Decide which tool(s) to call based on the user’s natural language request.
Generate valid JSON arguments matching the tool’s schema.
Process tool results and generate a coherent final response.

With 150+ tools (as in the Federal Frontier Platform), steps 1-2 are especially challenging. The tools array alone can consume 10,000+ tokens of context.

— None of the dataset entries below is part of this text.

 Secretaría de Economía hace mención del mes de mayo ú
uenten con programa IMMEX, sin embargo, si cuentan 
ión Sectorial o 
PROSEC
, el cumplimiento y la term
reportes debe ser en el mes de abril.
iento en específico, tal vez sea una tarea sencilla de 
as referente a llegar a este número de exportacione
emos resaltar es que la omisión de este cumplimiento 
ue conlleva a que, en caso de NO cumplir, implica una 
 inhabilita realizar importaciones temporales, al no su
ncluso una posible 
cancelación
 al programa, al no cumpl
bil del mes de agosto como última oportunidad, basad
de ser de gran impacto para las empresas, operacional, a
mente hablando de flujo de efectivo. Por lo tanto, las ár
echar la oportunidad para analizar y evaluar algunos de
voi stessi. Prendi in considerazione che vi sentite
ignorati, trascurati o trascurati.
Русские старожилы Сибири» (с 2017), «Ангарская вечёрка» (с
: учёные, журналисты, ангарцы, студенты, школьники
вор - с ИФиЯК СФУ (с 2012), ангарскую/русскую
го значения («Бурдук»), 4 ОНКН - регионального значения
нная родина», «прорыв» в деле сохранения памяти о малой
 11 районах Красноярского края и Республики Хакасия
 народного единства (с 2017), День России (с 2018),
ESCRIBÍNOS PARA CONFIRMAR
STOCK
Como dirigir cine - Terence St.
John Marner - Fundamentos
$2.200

Recommended Models for Tool Calling

Model	Tool Calling Quality	Max Tools Tested	Notes
qwen3.5:35b-a3b-q4_K_M	Excellent	150+	FFP production model. Best tool selection accuracy.
qwen2.5:32b-instruct-q4_K_M	Very good	100+	Slightly less reliable than Qwen 3.5 with large tool counts.
llama3.1:70b-instruct-q4_K_M	Very good	100+	Good tool calling, but requires 40GB+ memory.
llama3.1:8b	Fair	20-30	Degrades rapidly beyond 30 tools. Fine for development.
mistral:7b	Fair	10-20	Limited tool calling support.
deepseek-r1:14b	Poor for tools	N/A	Chain-of-thought interferes with structured tool output.

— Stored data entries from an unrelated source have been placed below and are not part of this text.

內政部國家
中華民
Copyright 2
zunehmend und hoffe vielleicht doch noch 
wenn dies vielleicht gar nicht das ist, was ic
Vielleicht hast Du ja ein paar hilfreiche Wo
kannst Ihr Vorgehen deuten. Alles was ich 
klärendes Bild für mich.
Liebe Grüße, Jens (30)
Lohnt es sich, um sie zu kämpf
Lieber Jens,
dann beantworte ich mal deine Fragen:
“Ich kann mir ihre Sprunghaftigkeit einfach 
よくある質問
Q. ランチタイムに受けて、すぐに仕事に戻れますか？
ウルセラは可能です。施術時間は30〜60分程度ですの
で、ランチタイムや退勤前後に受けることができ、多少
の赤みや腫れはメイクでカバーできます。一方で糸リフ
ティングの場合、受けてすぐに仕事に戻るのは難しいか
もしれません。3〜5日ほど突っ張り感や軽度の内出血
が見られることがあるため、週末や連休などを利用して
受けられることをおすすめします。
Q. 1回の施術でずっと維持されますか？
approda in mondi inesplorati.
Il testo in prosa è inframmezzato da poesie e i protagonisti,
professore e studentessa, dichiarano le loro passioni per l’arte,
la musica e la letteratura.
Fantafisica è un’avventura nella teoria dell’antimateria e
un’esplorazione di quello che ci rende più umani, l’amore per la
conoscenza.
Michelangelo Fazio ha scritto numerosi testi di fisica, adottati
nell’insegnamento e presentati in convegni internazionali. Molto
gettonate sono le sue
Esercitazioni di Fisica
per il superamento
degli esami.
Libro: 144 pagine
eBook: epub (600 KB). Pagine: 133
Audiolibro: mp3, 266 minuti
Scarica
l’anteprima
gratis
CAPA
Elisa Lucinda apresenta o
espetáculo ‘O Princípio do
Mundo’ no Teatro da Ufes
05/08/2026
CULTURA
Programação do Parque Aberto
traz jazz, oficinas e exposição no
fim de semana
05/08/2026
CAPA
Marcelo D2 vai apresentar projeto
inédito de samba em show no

Why Qwen 3.5 for Tool Calling

Qwen 3.5 returns properly structured tool_calls objects when used with Ollama’s native /api/chat endpoint. This is critical — the model does not just generate text that looks like a function call; it returns machine-parseable tool call objects with function.name and function.arguments fields that client code can dispatch programmatically.

The MoE architecture of qwen3.5:35b-a3b-q4_K_M is particularly well-suited for tool calling. Despite having 35B total parameters, only ~3B are activated per token, which means:

Fast token generation: Inference speed comparable to a dense 3B model.
Large capacity: The full 35B parameter space gives the model enough knowledge to correctly select from 150+ tools.
Low memory for quality: 20GB of VRAM for 35B-class quality, versus 40GB for a dense 70B model.

See the API Reference for details on the native vs OpenAI-compatible API differences that affect tool calling.